---------- The input
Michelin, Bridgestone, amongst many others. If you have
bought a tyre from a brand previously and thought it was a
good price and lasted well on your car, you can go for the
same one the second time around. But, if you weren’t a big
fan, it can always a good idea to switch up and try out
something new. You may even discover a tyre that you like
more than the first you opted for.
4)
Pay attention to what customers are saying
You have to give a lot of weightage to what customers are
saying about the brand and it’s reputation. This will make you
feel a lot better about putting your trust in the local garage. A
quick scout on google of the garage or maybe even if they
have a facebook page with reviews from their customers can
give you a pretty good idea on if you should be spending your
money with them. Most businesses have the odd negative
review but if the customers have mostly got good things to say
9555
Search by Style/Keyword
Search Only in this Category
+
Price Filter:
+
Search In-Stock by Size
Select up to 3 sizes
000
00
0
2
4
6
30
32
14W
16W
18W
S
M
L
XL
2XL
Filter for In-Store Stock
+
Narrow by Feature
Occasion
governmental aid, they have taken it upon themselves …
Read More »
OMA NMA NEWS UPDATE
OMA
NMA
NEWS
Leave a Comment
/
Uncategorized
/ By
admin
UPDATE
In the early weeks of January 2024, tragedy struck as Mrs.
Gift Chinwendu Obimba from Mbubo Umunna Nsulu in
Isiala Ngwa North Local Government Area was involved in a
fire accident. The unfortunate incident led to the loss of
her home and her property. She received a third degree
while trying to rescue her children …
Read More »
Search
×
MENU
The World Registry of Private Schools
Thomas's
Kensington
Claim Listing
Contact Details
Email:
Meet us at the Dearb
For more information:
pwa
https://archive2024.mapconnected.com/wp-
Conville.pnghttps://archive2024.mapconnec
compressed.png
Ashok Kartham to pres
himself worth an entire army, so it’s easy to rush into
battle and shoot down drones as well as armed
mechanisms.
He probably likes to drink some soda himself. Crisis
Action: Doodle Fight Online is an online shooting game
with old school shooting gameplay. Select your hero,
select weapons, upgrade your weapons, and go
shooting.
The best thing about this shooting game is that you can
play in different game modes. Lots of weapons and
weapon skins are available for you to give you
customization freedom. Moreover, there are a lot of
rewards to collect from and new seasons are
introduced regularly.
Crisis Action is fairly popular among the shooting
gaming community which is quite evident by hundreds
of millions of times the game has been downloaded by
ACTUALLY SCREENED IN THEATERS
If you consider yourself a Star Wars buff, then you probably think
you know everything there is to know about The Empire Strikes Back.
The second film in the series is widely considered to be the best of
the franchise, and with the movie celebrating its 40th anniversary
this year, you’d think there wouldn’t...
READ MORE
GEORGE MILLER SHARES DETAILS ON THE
--------------------
---------- The input
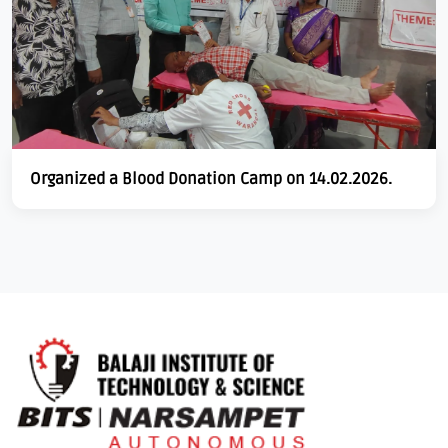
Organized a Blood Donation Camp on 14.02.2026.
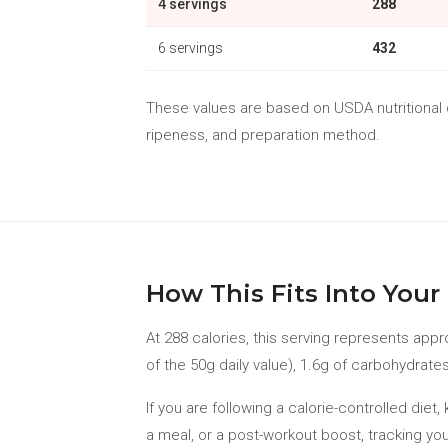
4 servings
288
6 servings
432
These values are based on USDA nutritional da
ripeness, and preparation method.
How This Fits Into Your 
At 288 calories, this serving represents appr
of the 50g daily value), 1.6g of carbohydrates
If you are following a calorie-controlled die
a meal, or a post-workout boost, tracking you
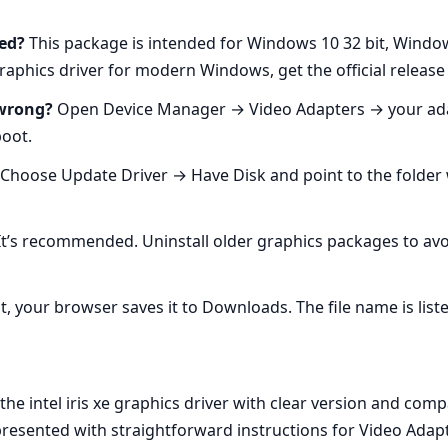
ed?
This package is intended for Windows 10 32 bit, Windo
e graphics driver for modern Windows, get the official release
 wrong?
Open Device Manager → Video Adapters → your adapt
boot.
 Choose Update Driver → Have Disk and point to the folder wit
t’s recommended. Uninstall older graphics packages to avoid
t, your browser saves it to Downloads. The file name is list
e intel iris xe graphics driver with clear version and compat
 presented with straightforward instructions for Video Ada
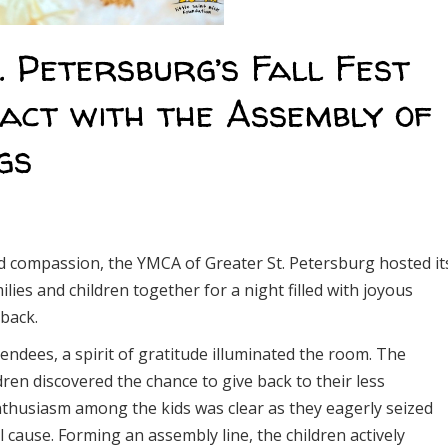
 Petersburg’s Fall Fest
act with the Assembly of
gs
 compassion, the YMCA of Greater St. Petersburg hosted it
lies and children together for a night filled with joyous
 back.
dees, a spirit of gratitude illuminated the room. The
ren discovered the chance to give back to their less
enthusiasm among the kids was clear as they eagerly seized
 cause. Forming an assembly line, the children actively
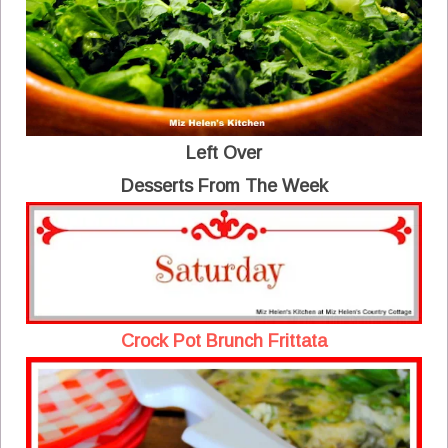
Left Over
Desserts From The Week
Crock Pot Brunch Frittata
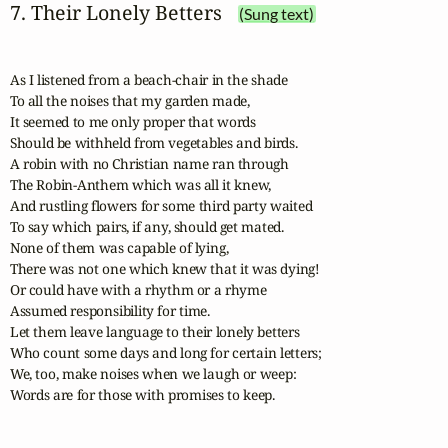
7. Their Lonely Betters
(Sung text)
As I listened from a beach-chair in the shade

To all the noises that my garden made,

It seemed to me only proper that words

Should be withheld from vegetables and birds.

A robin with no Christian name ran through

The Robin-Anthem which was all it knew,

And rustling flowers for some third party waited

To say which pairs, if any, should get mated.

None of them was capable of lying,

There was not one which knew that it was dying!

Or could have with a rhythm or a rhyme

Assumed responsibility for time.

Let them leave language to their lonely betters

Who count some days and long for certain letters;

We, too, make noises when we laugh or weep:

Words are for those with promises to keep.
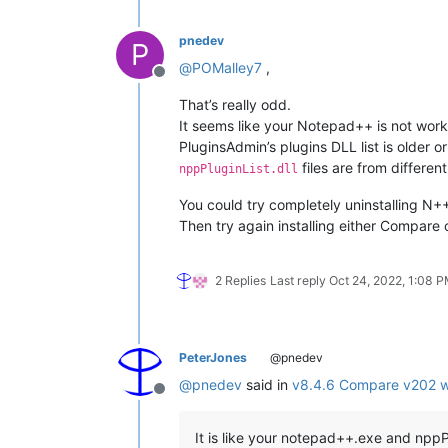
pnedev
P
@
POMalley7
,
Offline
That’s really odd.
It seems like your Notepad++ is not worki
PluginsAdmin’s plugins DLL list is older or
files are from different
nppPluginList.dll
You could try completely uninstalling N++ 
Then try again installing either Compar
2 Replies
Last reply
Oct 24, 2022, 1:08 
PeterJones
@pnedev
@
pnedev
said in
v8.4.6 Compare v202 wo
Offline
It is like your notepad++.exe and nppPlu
--------------------
▶ **Work task**
Proceeding from the line containing "Michelin, Bridgestone, amongst" through the line containing "In the early", transcribe the lines above exactly, both end lines included.

▶ **Reply to the exercise**
Michelin, Bridgestone, amongst many others. If you have
bought a tyre from a brand previously and thought it was a
good price and lasted well on your car, you can go for the
same one the second time around. But, if you weren’t a big
fan, it can always a good idea to switch up and try out
something new. You may even discover a tyre that you like
more than the first you opted for.
4)
Pay attention to what customers are saying
You have to give a lot of weightage to what customers are
saying about the brand and it’s reputation. This will make you
feel a lot better about putting your trust in the local garage. A
quick scout on google of the garage or maybe even if they
have a facebook page with reviews from their customers can
give you a pretty good idea on if you should be spending your
money with them. Most businesses have the odd negative
review but if the customers have mostly got good things to say
9555
Search by Style/Keyword
Search Only in this Category
+
Price Filter:
+
Search In-Stock by Size
Select up to 3 sizes
000
00
0
2
4
6
30
32
14W
16W
18W
S
M
L
XL
2XL
Filter for In-Store Stock
+
Narrow by Feature
Occasion
governmental aid, they have taken it upon themselves …
Read More »
OMA NMA NEWS UPDATE
OMA
NMA
NEWS
Leave a Comment
/
Uncategorized
/ By
admin
UPDATE
In the early weeks of January 2024, tragedy struck as Mrs.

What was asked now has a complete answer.